**Task item**
Please write out every entry below exactly, leaving out any pictures.

**Given entries**
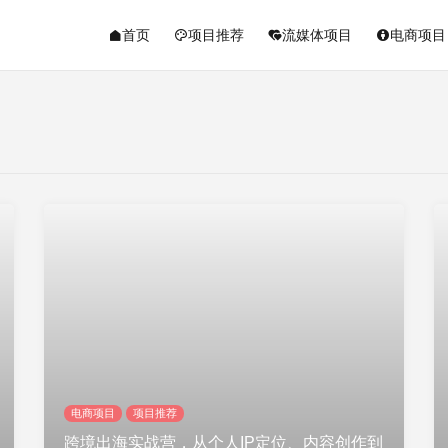
首页
项目推荐
流媒体项目
电商项目
电商项目
项目推荐
跨境出海实战营，从个人IP定位、内容创作到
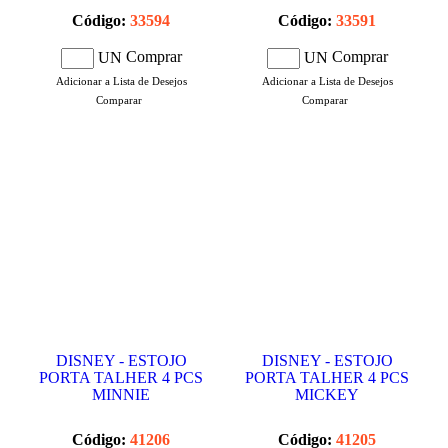
Código:
33594
Código:
33591
Comprar
Comprar
UN
UN
Adicionar a Lista de Desejos
Adicionar a Lista de Desejos
Comparar
Comparar
DISNEY - ESTOJO
DISNEY - ESTOJO
PORTA TALHER 4 PCS
PORTA TALHER 4 PCS
MINNIE
MICKEY
Código:
41206
Código:
41205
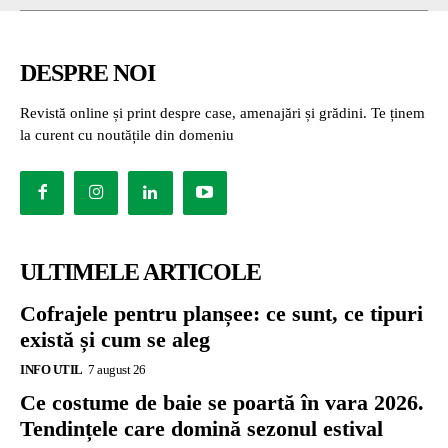
DESPRE NOI
Revistă online și print despre case, amenajări și grădini. Te ținem
la curent cu noutățile din domeniu
ULTIMELE ARTICOLE
Cofrajele pentru planșee: ce sunt, ce tipuri
există și cum se aleg
INFO UTIL
7 august 26
Ce costume de baie se poartă în vara 2026.
Tendințele care domină sezonul estival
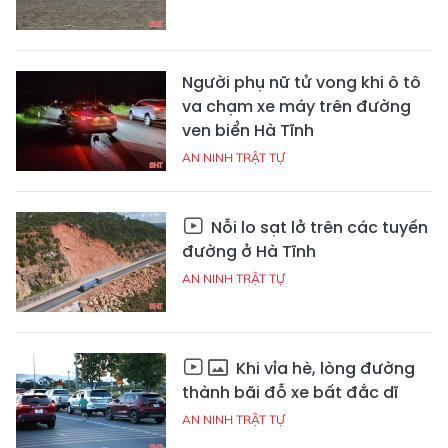
Người phụ nữ tử vong khi ô tô
va chạm xe máy trên đường
ven biển Hà Tĩnh
AN NINH TRẬT TỰ
Nỗi lo sạt lở trên các tuyến
đường ở Hà Tĩnh
AN NINH TRẬT TỰ
Khi vỉa hè, lòng đường
thành bãi đỗ xe bất đắc dĩ
AN NINH TRẬT TỰ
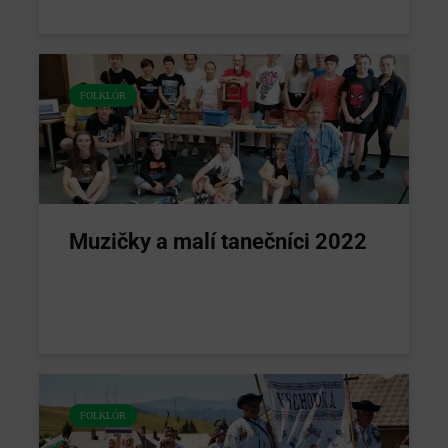
FOLKLÓR
Muzičky a malí tanečníci 2022
FOLKLÓR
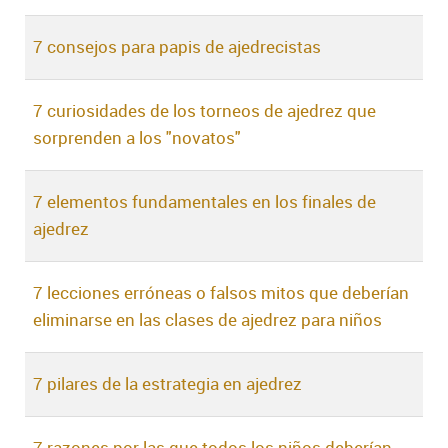
7 consejos para papis de ajedrecistas
7 curiosidades de los torneos de ajedrez que
sorprenden a los "novatos"
7 elementos fundamentales en los finales de
ajedrez
7 lecciones erróneas o falsos mitos que deberían
eliminarse en las clases de ajedrez para niños
7 pilares de la estrategia en ajedrez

**Answer to this problem**
首页
项目推荐
流媒体项目
电商项目
电商项目
项目推荐
跨境出海实战营，从个人IP定位、内容创作到
Código:
33594
Código:
33591
Comprar
Comprar
UN
UN
Adicionar a Lista de Desejos
Adicionar a Lista de Desejos
Comparar
Comparar
DISNEY - ESTOJO
DISNEY - ESTOJO
PORTA TALHER 4 PCS
PORTA TALHER 4 PCS
MINNIE
MICKEY
Código:
41206
Código:
41205
DESPRE NOI
Revistă online și print despre case, amenajări și grădini. Te ținem
la curent cu noutățile din domeniu
ULTIMELE ARTICOLE
Cofrajele pentru planșee: ce sunt, ce tipuri
există și cum se aleg
INFO UTIL
7 august 26
Ce costume de baie se poartă în vara 2026.
Tendințele care domină sezonul estival
Người phụ nữ tử vong khi ô tô
va chạm xe máy trên đường
ven biển Hà Tĩnh
AN NINH TRẬT TỰ
Nỗi lo sạt lở trên các tuyến
đường ở Hà Tĩnh
AN NINH TRẬT TỰ
Khi vỉa hè, lòng đường
thành bãi đỗ xe bất đắc dĩ
AN NINH TRẬT TỰ
FOLKLÓR
Muzičky a malí tanečníci 2022
FOLKLÓR
7 consejos para papis de ajedrecistas
7 curiosidades de los torneos de ajedrez que
sorprenden a los "novatos"
7 elementos fundamentales en los finales de
ajedrez
7 lecciones erróneas o falsos mitos que deberían
eliminarse en las clases de ajedrez para niños
7 pilares de la estrategia en ajedrez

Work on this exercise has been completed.